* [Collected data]
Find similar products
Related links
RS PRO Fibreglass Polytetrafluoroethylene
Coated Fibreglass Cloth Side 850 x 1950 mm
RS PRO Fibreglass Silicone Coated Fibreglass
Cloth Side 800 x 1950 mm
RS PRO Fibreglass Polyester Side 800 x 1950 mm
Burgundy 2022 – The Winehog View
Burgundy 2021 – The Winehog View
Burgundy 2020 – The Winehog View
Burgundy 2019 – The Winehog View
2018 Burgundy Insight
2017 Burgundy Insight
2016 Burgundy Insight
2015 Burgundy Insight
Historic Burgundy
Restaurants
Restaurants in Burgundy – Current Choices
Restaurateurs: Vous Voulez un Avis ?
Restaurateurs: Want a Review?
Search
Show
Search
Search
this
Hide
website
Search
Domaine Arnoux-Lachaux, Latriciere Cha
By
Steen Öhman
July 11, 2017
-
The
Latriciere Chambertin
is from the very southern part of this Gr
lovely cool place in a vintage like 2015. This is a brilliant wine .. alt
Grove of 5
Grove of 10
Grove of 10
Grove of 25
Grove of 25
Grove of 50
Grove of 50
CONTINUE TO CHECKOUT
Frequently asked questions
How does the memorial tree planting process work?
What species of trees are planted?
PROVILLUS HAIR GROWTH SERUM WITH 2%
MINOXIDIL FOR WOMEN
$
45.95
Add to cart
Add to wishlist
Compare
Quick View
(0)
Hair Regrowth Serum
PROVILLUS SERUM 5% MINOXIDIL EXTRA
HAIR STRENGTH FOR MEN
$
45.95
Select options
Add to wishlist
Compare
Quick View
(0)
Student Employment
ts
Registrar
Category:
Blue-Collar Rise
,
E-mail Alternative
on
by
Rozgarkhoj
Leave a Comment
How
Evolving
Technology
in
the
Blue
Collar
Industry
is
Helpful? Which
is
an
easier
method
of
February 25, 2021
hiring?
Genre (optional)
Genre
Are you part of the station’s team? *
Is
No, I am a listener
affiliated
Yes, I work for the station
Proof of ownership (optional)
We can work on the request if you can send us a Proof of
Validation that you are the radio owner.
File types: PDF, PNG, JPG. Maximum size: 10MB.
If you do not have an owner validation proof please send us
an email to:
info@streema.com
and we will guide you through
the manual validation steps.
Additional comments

* [EXERCISE OBJECTIVE] Find the word "Latriciere" in the data and copy out each line where it turns up.

* [WRITTEN RESPONSE]
Domaine Arnoux-Lachaux, Latriciere Cha
Latriciere Chambertin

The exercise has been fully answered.